The plan backed by Rubio encourages domestic investment by making full and immediate expensing permanent “as a way to discourage companies from pursuing share repurchases.”
Right move, wrong reason. Immediate expensing ought to be a permanent item in tax code reform on its own right. Delaying expensing or stringing it out is just another aspect of using our tax code for social engineering, which bastardizes our tax collections and distorts our market away from the most efficient use of our money—whether business money or personal. And that most efficient use might well include stock buybacks; that’s a business decision with which Government has no business interfering.
“Discourage” companies? That’s a fiction. What Government starts as “discouraging,” it very quickly converts to barring. Senate Minority Leader Chuck Schumer (D, NY) and Senator Bernie Sanders (I, VT) are pushing for precisely this sort barring of legislation,
to curtail the ability of companies to purchase stock buybacks[,]
and Rubio is just as enthusiastically joining with them on this. A report released by Rubio’s Small Business and Entrepreneurship Committee had this in it:
Cash spent on share repurchases is not cash spent on capital investment, though the degree to which a relationship exists may vary by sector and firm type[.]
That’s not strictly true. Money spent on buybacks is money not spent on that business‘ capital investment. But do Rubio, Schumer, and Sanders really think that money goes under the mattresses of those now ex-shareholders?
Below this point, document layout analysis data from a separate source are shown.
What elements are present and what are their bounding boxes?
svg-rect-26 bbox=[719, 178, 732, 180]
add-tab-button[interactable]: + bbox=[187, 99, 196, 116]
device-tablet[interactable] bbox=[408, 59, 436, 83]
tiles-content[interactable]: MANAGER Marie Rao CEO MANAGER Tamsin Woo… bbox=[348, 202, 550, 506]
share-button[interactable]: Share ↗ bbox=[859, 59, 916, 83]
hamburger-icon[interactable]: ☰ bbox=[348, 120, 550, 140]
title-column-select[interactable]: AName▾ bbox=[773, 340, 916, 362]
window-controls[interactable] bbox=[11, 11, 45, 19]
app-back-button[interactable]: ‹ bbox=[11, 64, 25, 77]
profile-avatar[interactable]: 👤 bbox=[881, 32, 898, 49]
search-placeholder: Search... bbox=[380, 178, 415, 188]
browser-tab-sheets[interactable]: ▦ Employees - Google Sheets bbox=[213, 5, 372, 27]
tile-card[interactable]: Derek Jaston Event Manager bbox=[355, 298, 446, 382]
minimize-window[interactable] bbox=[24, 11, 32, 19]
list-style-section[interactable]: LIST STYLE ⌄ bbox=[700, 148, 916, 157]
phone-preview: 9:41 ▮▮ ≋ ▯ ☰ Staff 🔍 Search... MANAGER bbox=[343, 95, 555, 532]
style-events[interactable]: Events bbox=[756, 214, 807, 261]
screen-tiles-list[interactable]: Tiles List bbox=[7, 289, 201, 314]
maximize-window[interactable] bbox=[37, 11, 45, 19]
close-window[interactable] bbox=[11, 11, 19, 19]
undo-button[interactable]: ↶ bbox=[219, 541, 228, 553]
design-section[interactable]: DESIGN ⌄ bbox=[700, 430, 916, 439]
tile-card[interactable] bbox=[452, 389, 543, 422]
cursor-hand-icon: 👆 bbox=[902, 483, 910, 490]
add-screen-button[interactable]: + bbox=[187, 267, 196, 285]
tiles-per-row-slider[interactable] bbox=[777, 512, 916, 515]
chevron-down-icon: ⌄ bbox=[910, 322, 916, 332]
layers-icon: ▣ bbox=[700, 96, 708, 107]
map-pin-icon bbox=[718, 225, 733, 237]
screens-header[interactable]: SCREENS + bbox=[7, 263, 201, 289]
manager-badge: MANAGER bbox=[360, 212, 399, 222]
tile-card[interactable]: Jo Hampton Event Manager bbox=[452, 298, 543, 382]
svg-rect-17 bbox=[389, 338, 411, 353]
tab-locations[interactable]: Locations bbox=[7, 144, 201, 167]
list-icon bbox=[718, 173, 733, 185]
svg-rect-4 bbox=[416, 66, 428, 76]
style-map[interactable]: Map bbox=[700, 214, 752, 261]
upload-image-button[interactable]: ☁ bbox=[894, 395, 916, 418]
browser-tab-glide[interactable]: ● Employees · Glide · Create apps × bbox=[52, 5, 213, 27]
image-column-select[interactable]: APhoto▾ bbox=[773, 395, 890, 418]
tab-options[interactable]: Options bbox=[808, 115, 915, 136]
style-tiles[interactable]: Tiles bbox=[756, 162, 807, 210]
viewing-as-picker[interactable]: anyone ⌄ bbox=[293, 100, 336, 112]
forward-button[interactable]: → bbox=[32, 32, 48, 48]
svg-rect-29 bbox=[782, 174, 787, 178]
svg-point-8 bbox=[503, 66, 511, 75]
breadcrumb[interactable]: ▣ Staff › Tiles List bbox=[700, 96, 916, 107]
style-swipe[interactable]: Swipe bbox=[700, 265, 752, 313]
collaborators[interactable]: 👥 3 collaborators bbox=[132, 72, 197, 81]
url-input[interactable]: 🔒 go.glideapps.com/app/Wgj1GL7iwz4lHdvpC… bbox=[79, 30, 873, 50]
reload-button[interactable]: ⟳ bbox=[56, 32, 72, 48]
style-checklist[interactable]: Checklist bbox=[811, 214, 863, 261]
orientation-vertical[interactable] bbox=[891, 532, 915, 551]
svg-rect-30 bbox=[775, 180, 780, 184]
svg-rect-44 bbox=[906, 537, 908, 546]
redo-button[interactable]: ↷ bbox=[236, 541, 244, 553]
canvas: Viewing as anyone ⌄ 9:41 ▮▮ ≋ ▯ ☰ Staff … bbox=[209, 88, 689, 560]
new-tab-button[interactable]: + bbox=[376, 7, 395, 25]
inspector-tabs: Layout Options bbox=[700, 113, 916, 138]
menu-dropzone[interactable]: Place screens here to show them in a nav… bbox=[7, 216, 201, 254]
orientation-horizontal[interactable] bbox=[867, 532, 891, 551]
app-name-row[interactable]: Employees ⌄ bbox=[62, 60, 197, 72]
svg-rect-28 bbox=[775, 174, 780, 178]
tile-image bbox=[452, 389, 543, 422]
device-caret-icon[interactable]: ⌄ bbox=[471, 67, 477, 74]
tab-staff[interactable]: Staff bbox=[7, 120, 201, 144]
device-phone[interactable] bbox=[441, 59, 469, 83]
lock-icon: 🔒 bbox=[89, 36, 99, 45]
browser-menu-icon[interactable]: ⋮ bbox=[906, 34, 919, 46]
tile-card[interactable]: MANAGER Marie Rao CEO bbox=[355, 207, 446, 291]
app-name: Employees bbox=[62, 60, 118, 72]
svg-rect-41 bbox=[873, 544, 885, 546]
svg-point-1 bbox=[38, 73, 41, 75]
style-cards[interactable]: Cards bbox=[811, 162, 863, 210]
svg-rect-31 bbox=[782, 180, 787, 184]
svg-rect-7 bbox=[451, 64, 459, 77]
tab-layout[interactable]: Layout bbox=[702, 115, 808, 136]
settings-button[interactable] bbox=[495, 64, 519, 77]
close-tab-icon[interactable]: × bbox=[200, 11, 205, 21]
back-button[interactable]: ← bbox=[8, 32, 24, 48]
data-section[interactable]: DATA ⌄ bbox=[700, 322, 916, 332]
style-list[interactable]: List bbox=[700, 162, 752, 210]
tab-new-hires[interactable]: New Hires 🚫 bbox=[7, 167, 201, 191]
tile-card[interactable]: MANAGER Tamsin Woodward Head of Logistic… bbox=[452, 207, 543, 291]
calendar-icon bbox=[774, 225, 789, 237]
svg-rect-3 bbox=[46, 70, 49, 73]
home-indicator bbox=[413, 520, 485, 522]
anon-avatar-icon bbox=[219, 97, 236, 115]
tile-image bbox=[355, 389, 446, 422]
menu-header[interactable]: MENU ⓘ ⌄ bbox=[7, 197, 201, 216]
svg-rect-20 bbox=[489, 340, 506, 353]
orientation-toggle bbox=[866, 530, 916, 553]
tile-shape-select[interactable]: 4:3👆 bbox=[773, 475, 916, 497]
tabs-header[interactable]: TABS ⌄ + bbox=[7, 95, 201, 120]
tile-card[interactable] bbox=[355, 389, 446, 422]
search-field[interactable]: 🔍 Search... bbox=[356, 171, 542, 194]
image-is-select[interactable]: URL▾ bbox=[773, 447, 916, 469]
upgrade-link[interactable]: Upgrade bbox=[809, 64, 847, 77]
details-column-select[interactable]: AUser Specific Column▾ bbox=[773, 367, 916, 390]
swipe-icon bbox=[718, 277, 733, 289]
Of course that money does not. It goes into one of three places, each beneficial to our economy. One is investments in other companies, facilitating those companies’ capital investments.
Another is spending on consumer and business goods, which enhances market demand, which increases cash flow into those producers’ coffers—which facilitates their capital investments.
The third is savings. As anyone who didn’t sleep through their high school econ course knows, savings are banks’ and other lenders’ source of funds which they loan out—to businesses so they can carry out their capital investments.
Hence the need to let businesses make their own decisions without Government diktat. It’s disappointing that a nominally Republican Senator doesn’t understand any of this.